Assignment = Omit the images. Restate all of the records word for word.
Data shown Block Start
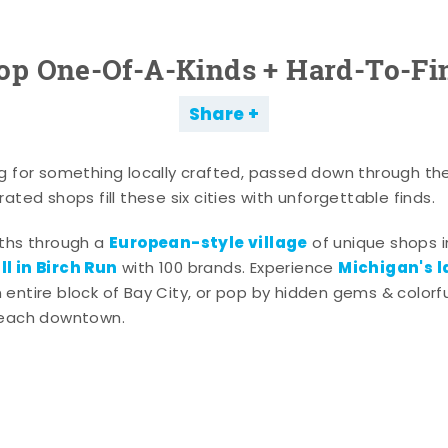
op One-Of-A-Kinds + Hard-To-Fi
Share
g for something locally crafted, passed down through th
ated shops fill these six cities with unforgettable finds.
European-style village
aths through a
of unique shops i
l in Birch Run
Michigan's l
with 100 brands. Experience
entire block of Bay City, or pop by hidden gems & colorfu
 each downtown.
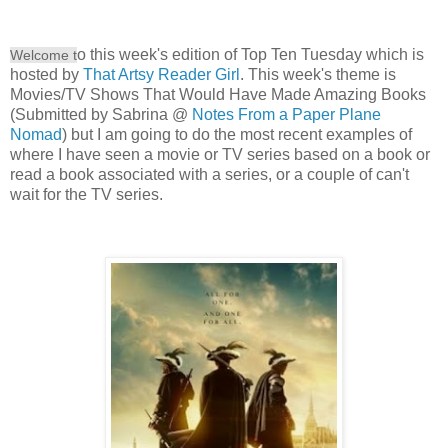
o this week's edition of Top Ten Tuesday which is
Welcome t
hosted by
That Artsy Reader Girl
. This week's theme is
Movies/TV Shows That Would Have Made Amazing Books
(Submitted by Sabrina @
Notes From a Paper Plane
Nomad
) but I am going to do the most recent examples of
where I have seen a movie or TV series based on a book or
read a book associated with a series, or a couple of can't
wait for the TV series.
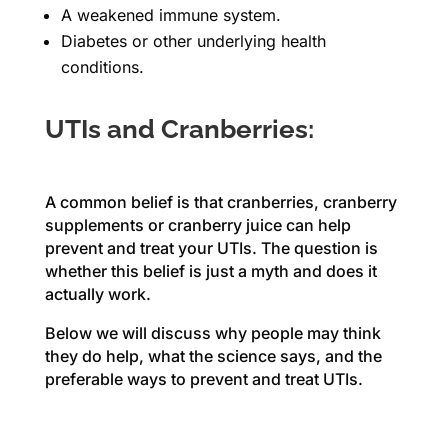
A weakened immune system.
Diabetes or other underlying health
conditions.
UTIs and Cranberries:
A common belief is that cranberries, cranberry
supplements or cranberry juice can help
prevent and treat your UTIs. The question is
whether this belief is just a myth and does it
actually work.
Below we will discuss why people may think
they do help, what the science says, and the
preferable ways to prevent and treat UTIs.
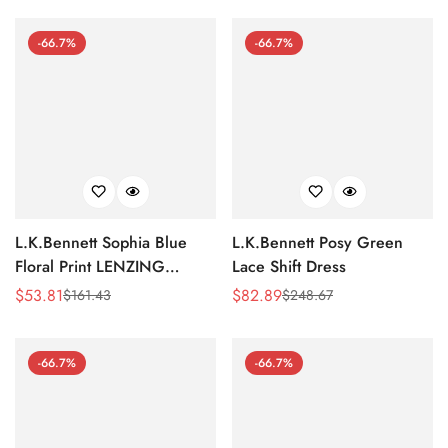
Price
Price
Price
Price
-66.7%
-66.7%
L.K.Bennett Sophia Blue
L.K.Bennett Posy Green
Floral Print LENZING
Lace Shift Dress
ECOVERO Viscose Kaftan
$
53.81
$
82.89
$
161.43
$
248.67
Sale
Regular
Sale
Regular
Dress
Price
Price
Price
Price
-66.7%
-66.7%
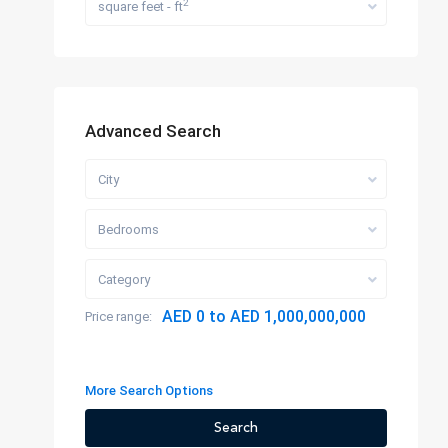
2
square feet - ft
Advanced Search
City
Bedrooms
Category
AED 0 to AED 1,000,000,000
Price range:
More Search Options
Search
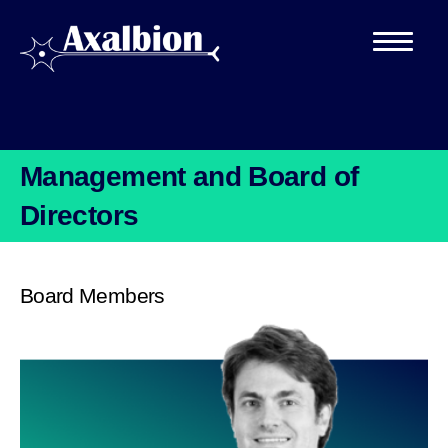
Management and Board of
Directors
Board Members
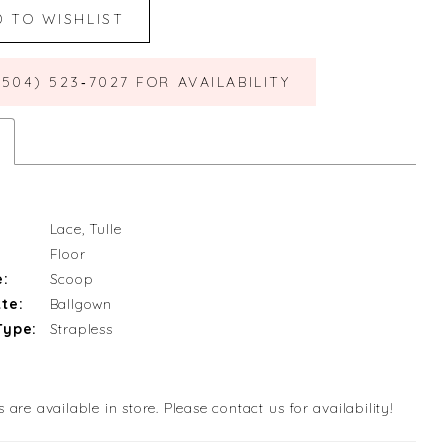
D TO WISHLIST
(504) 523‑7027 FOR AVAILABILITY
Lace, Tulle
Floor
e:
Scoop
te:
Ballgown
Type:
Strapless
s are available in store. Please contact us for availability!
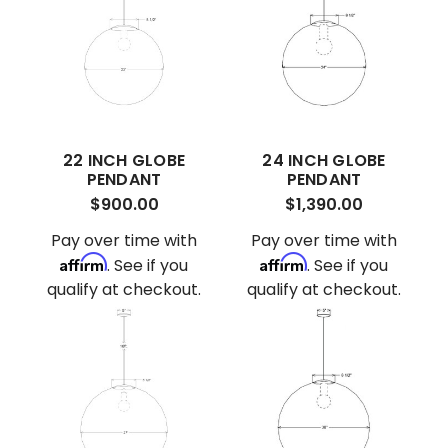
22 INCH GLOBE
24 INCH GLOBE
PENDANT
PENDANT
$900.00
$1,390.00
Pay over time with
Pay over time with
Affirm
Affirm
. See if you
. See if you
qualify at checkout.
qualify at checkout.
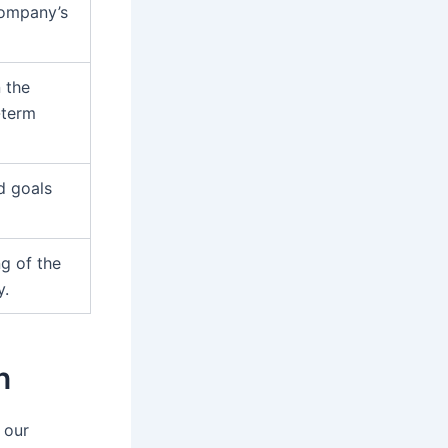
 company’s
n the
-term
nd goals
ng of the
y.
n
 our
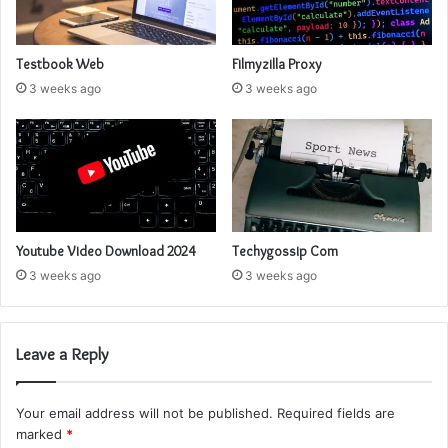
Testbook Web
Filmyzilla Proxy
3 weeks ago
3 weeks ago
Youtube Video Download 2024
Techygossip Com
3 weeks ago
3 weeks ago
Leave a Reply
Your email address will not be published.
Required fields are
marked
*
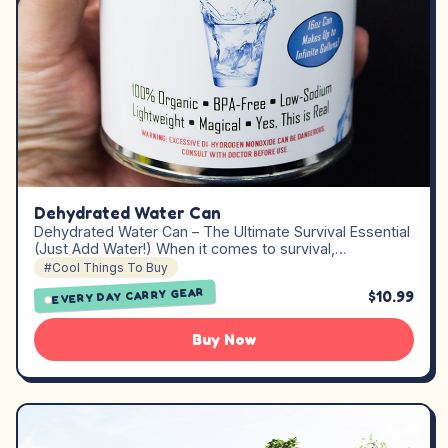
Dehydrated Water Can
Dehydrated Water Can – The Ultimate Survival Essential
(Just Add Water!) When it comes to survival,…
#Cool Things To Buy
EVERY DAY CARRY GEAR
$10.99
Buy Now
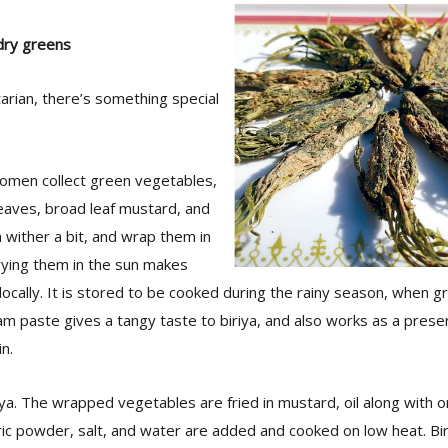
 dry greens
tarian, there’s something special
women collect green vegetables,
eaves, broad leaf mustard, and
 wither a bit, and wrap them in
rying them in the sun makes
it locally. It is stored to be cooked during the rainy season, when
m paste gives a tangy taste to biriya, and also works as a preserv
n.
iya. The wrapped vegetables are fried in mustard, oil along with on
ic powder, salt, and water are added and cooked on low heat. Bi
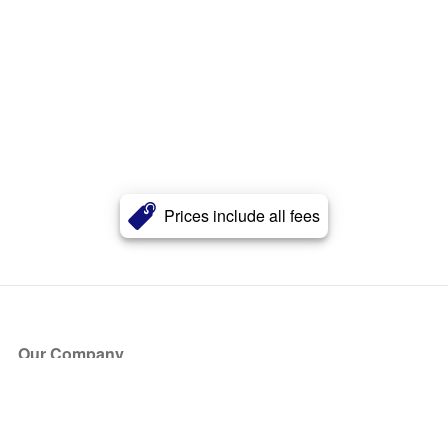
Prices include all fees
Our Company
About Us
Blog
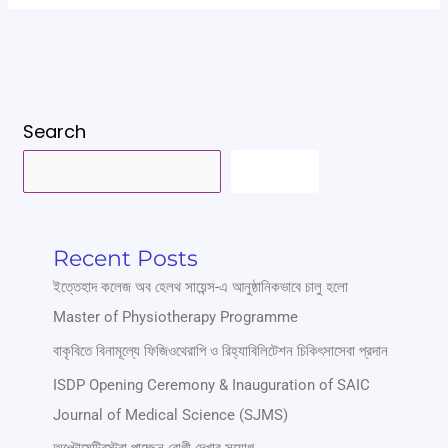
Search
SEARCH
Recent Posts
ইত্তেহাদ কলেজ অব হেলথ সায়েন্স-এ আনুষ্ঠানিকভাবে চালু হলো
Master of Physiotherapy Programme
বাকৃবিতে বিনামূল্যে ফিজিওথেরাপি ও রিহ্যাবিলিটেশন চিকিৎসাসেবা প্রদান
ISDP Opening Ceremony & Inauguration of SAIC
Journal of Medical Science (SJMS)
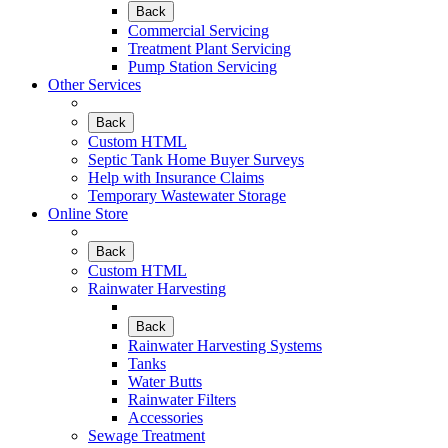
Back
Commercial Servicing
Treatment Plant Servicing
Pump Station Servicing
Other Services
Back
Custom HTML
Septic Tank Home Buyer Surveys
Help with Insurance Claims
Temporary Wastewater Storage
Online Store
Back
Custom HTML
Rainwater Harvesting
Back
Rainwater Harvesting Systems
Tanks
Water Butts
Rainwater Filters
Accessories
Sewage Treatment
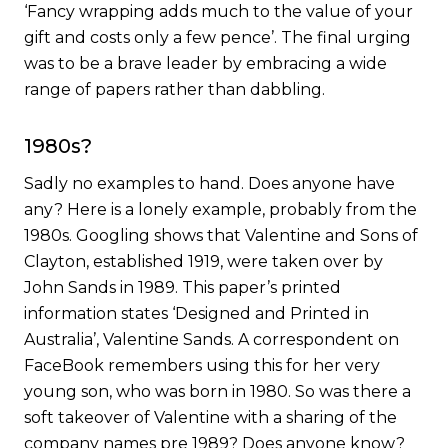
‘Fancy wrapping adds much to the value of your
gift and costs only a few pence’. The final urging
was to be a brave leader by embracing a wide
range of papers rather than dabbling.
1980s?
Sadly no examples to hand. Does anyone have
any? Here is a lonely example, probably from the
1980s. Googling shows that Valentine and Sons of
Clayton, established 1919, were taken over by
John Sands in 1989. This paper’s printed
information states ‘Designed and Printed in
Australia’, Valentine Sands. A correspondent on
FaceBook remembers using this for her very
young son, who was born in 1980. So was there a
soft takeover of Valentine with a sharing of the
company names pre 1989? Does anyone know?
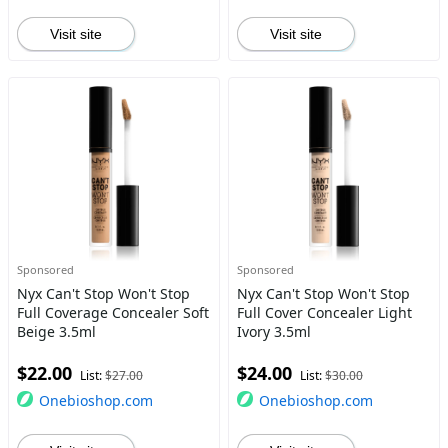
Visit site
Visit site
Sponsored
Sponsored
Nyx Can't Stop Won't Stop
Nyx Can't Stop Won't Stop
Full Coverage Concealer Soft
Full Cover Concealer Light
Beige 3.5ml
Ivory 3.5ml
$22.00
$24.00
List:
$27.00
List:
$30.00
Onebioshop.com
Onebioshop.com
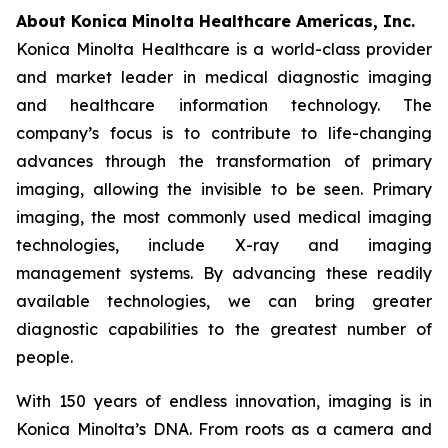
About Konica Minolta Healthcare Americas, Inc.
Konica Minolta Healthcare is a world-class provider
and market leader in medical diagnostic imaging
and healthcare information technology. The
company’s focus is to contribute to life-changing
advances through the transformation of primary
imaging, allowing the invisible to be seen. Primary
imaging, the most commonly used medical imaging
technologies, include X-ray and imaging
management systems. By advancing these readily
available technologies, we can bring greater
diagnostic capabilities to the greatest number of
people.
With 150 years of endless innovation, imaging is in
Konica Minolta’s DNA. From roots as a camera and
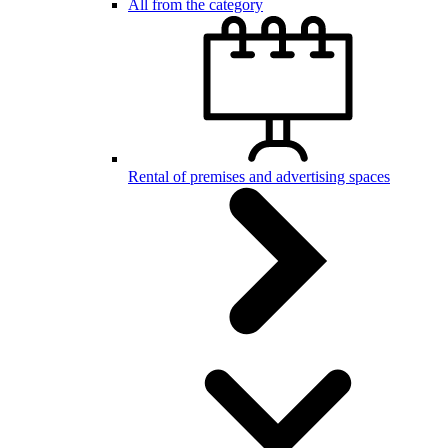
All from the category
Rental of premises and advertising spaces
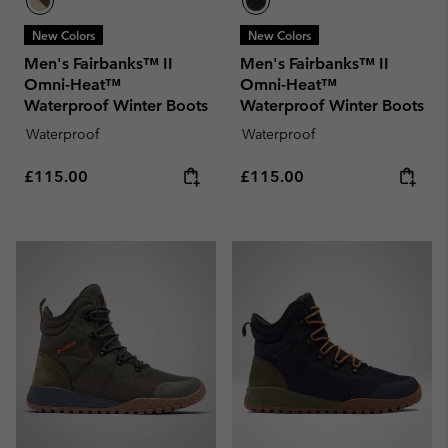
New Colors
New Colors
Men's Fairbanks™ II
Men's Fairbanks™ II
Omni-Heat™
Omni-Heat™
Waterproof Winter Boots
Waterproof Winter Boots
Waterproof
Waterproof
Regular price:
Regular price:
£115.00
£115.00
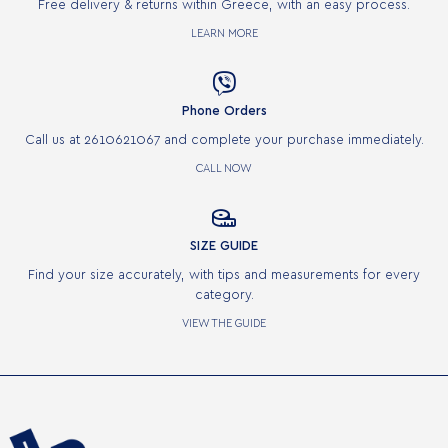
Free delivery & returns within Greece, with an easy process.
LEARN MORE

Phone Orders
Call us at 2610621067 and complete your purchase immediately.
CALL NOW

SIZE GUIDE
Find your size accurately, with tips and measurements for every
category.
VIEW THE GUIDE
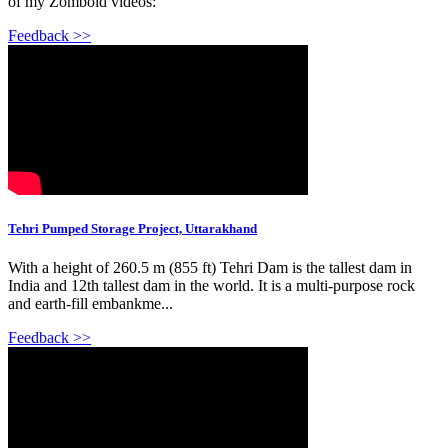
of my Zomboid videos:
Feedback >>
Tehri Pumped Storage Project, Uttarakhand
With a height of 260.5 m (855 ft) Tehri Dam is the tallest dam in
India and 12th tallest dam in the world. It is a multi-purpose rock
and earth-fill embankme...
Feedback >>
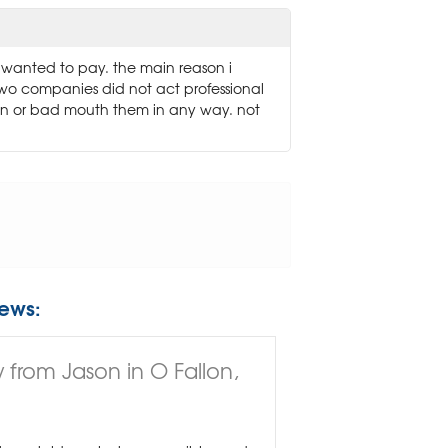
 i wanted to pay. the main reason i
two companies did not act professional
own or bad mouth them in any way. not
ews:
 from Jason in O Fallon,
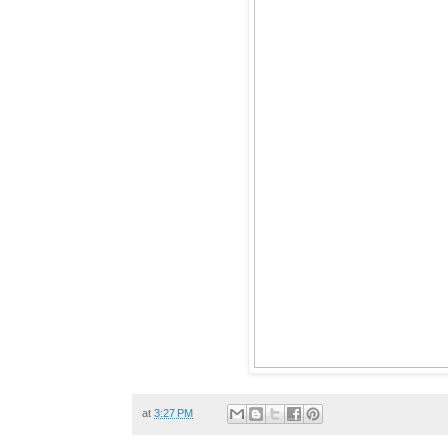
at
3:27 PM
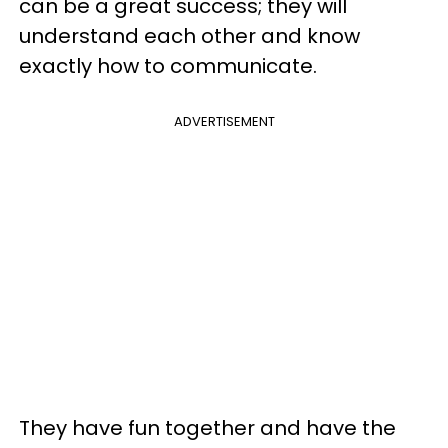
can be a great success; they will
understand each other and know
exactly how to communicate.
ADVERTISEMENT
They have fun together and have the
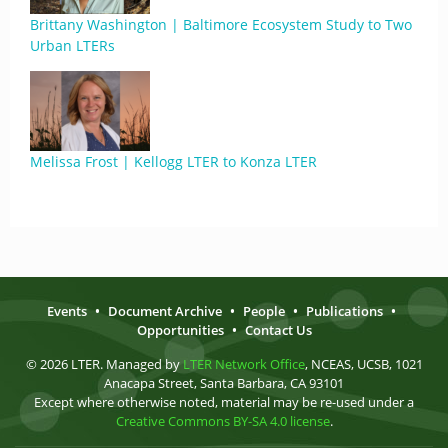
Brittany Washington | Baltimore Ecosystem Study to Two
Urban LTERs
Melissa Frost | Kellogg LTER to Konza LTER
Events
•
Document Archive
•
People
•
Publications
•
Opportunities
•
Contact Us
© 2026 LTER. Managed by
LTER Network Office
, NCEAS, UCSB, 1021
Anacapa Street, Santa Barbara, CA 93101
Except where otherwise noted, material may be re-used under a
Creative Commons BY-SA 4.0 license
.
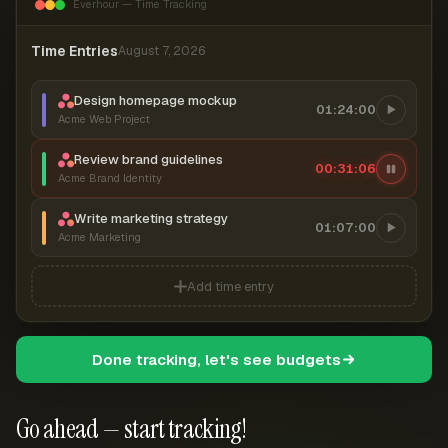
Everhour — Time Tracking
Time Entries
August 7, 2026
Design homepage mockup
01:24:00
Acme Web Project
Review brand guidelines
00:31:06
Acme Brand Identity
Write marketing strategy
01:07:00
Acme Marketing
Add time entry
Done tracking, let's see budgets
Go ahead — start tracking!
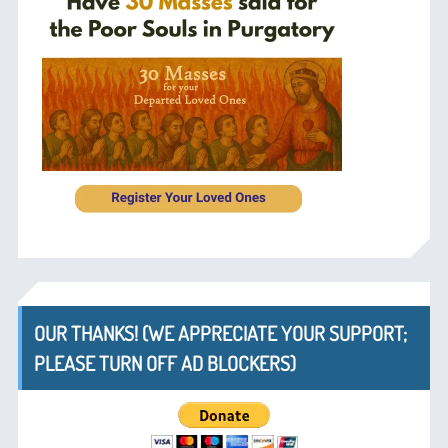
OUR THANKS! (WE APPRECIATE YOUR SUPPORT;
PLEASE TURN OFF AD BLOCKERS)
Data shown Block End
Answer for this exercise =
op One-Of-A-Kinds + Hard-To-Fi
Share
g for something locally crafted, passed down through th
ated shops fill these six cities with unforgettable finds.
European-style village
aths through a
of unique shops i
l in Birch Run
Michigan's l
with 100 brands. Experience
entire block of Bay City, or pop by hidden gems & colorfu
 each downtown.
o this week's edition of Top Ten Tuesday which is
Welcome t
hosted by
That Artsy Reader Girl
. This week's theme is
Movies/TV Shows That Would Have Made Amazing Books
(Submitted by Sabrina @
Notes From a Paper Plane
Nomad
) but I am going to do the most recent examples of
where I have seen a movie or TV series based on a book or
read a book associated with a series, or a couple of can't
wait for the TV series.
A weakened immune system.
Diabetes or other underlying health
conditions.
UTIs and Cranberries:
A common belief is that cranberries, cranberry
supplements or cranberry juice can help
prevent and treat your UTIs. The question is
whether this belief is just a myth and does it
actually work.
Below we will discuss why people may think
they do help, what the science says, and the
preferable ways to prevent and treat UTIs.
Price
Price
Price
Price
-66.7%
-66.7%
L.K.Bennett Sophia Blue
L.K.Bennett Posy Green
Floral Print LENZING
Lace Shift Dress
ECOVERO Viscose Kaftan
$
53.81
$
82.89
$
161.43
$
248.67
Sale
Regular
Sale
Regular
Dress
Price
Price
Price
Price
-66.7%
-66.7%
2
square feet - ft
Advanced Search
City
Bedrooms
Category
AED 0 to AED 1,000,000,000
Price range:
More Search Options
Search
Management and Board of
Directors
Board Members
D TO WISHLIST
(504) 523‑7027 FOR AVAILABILITY
Lace, Tulle
Floor
e:
Scoop
te:
Ballgown
Type:
Strapless
s are available in store. Please contact us for availability!
22 INCH GLOBE
24 INCH GLOBE
PENDANT
PENDANT
$900.00
$1,390.00
Pay over time with
Pay over time with
Affirm
Affirm
. See if you
. See if you
qualify at checkout.
qualify at checkout.
 company’s
n the
-term
nd goals
ng of the
y.
n
 our
Testbook Web
Filmyzilla Proxy
3 weeks ago
3 weeks ago
Youtube Video Download 2024
Techygossip Com
3 weeks ago
3 weeks ago
Leave a Reply
Your email address will not be published.
Required fields are
marked
*
Dehydrated Water Can
Dehydrated Water Can – The Ultimate Survival Essential
(Just Add Water!) When it comes to survival,…
#Cool Things To Buy
EVERY DAY CARRY GEAR
$10.99
Buy Now
 dry greens
tarian, there’s something special
women collect green vegetables,
eaves, broad leaf mustard, and
 wither a bit, and wrap them in
rying them in the sun makes
it locally. It is stored to be cooked during the rainy season, when
m paste gives a tangy taste to biriya, and also works as a preserv
n.
iya. The wrapped vegetables are fried in mustard, oil along with on
ic powder, salt, and water are added and cooked on low heat. Bi
Prices include all fees
Our Company
About Us
Blog
Search
SEARCH
Recent Posts
ইত্তেহাদ কলেজ অব হেলথ সায়েন্স-এ আনুষ্ঠানিকভাবে চালু হলো
Master of Physiotherapy Programme
বাকৃবিতে বিনামূল্যে ফিজিওথেরাপি ও রিহ্যাবিলিটেশন চিকিৎসাসেবা প্রদান
ISDP Opening Ceremony & Inauguration of SAIC
Journal of Medical Science (SJMS)
Back
Commercial Servicing
Treatment Plant Servicing
Pump Station Servicing
Other Services
Back
Custom HTML
Septic Tank Home Buyer Surveys
Help with Insurance Claims
Temporary Wastewater Storage
Online Store
Back
Custom HTML
Rainwater Harvesting
Back
Rainwater Harvesting Systems
Tanks
Water Butts
Rainwater Filters
Accessories
Sewage Treatment
‘Fancy wrapping adds much to the value of your
gift and costs only a few pence’. The final urging
was to be a brave leader by embracing a wide
range of papers rather than dabbling.
1980s?
Sadly no examples to hand. Does anyone have
any? Here is a lonely example, probably from the
1980s. Googling shows that Valentine and Sons of
Clayton, established 1919, were taken over by
John Sands in 1989. This paper’s printed
information states ‘Designed and Printed in
Australia’, Valentine Sands. A correspondent on
FaceBook remembers using this for her very
young son, who was born in 1980. So was there a
soft takeover of Valentine with a sharing of the
company names pre 1989? Does anyone know?
Visit site
Visit site
Sponsored
Sponsored
Nyx Can't Stop Won't Stop
Nyx Can't Stop Won't Stop
Full Coverage Concealer Soft
Full Cover Concealer Light
Beige 3.5ml
Ivory 3.5ml
$22.00
$24.00
List:
$27.00
List:
$30.00
Onebioshop.com
Onebioshop.com
About Konica Minolta Healthcare Americas, Inc.
Konica Minolta Healthcare is a world-class provider
and market leader in medical diagnostic imaging
and healthcare information technology. The
company’s focus is to contribute to life-changing
advances through the transformation of primary
imaging, allowing the invisible to be seen. Primary
imaging, the most commonly used medical imaging
technologies, include X-ray and imaging
management systems. By advancing these readily
available technologies, we can bring greater
diagnostic capabilities to the greatest number of
people.
With 150 years of endless innovation, imaging is in
Konica Minolta’s DNA. From roots as a camera and
All from the category
Rental of premises and advertising spaces
New Colors
New Colors
Men's Fairbanks™ II
Men's Fairbanks™ II
Omni-Heat™
Omni-Heat™
Waterproof Winter Boots
Waterproof Winter Boots
Waterproof
Waterproof
Regular price:
Regular price:
£115.00
£115.00
Free delivery & returns within Greece, with an easy process.
LEARN MORE

Phone Orders
Call us at 2610621067 and complete your purchase immediately.
CALL NOW

SIZE GUIDE
Find your size accurately, with tips and measurements for every
category.
VIEW THE GUIDE
of my Zomboid videos:
Feedback >>
Tehri Pumped Storage Project, Uttarakhand
With a height of 260.5 m (855 ft) Tehri Dam is the tallest dam in
India and 12th tallest dam in the world. It is a multi-purpose rock
and earth-fill embankme...
Feedback >>
 i wanted to pay. the main reason i
two companies did not act professional
own or bad mouth them in any way. not
ews:
 from Jason in O Fallon,
at
3:27 PM
can be a great success; they will
understand each other and know
exactly how to communicate.
ADVERTISEMENT
They have fun together and have the
Brittany Washington | Baltimore Ecosystem Study to Two
Urban LTERs
Melissa Frost | Kellogg LTER to Konza LTER
Events
•
Document Archive
•
People
•
Publications
•
Opportunities
•
Contact Us
© 2026 LTER. Managed by
LTER Network Office
, NCEAS, UCSB, 1021
Anacapa Street, Santa Barbara, CA 93101
Except where otherwise noted, material may be re-used under a
Creative Commons BY-SA 4.0 license
.
Everhour — Time Tracking
Time Entries
August 7, 2026
Design homepage mockup
01:24:00
Acme Web Project
Review brand guidelines
00:31:06
Acme Brand Identity
Write marketing strategy
01:07:00
Acme Marketing
Add time entry
Done tracking, let's see budgets
Go ahead — start tracking!
OUR THANKS! (WE APPRECIATE YOUR SUPPORT;
PLEASE TURN OFF AD BLOCKERS)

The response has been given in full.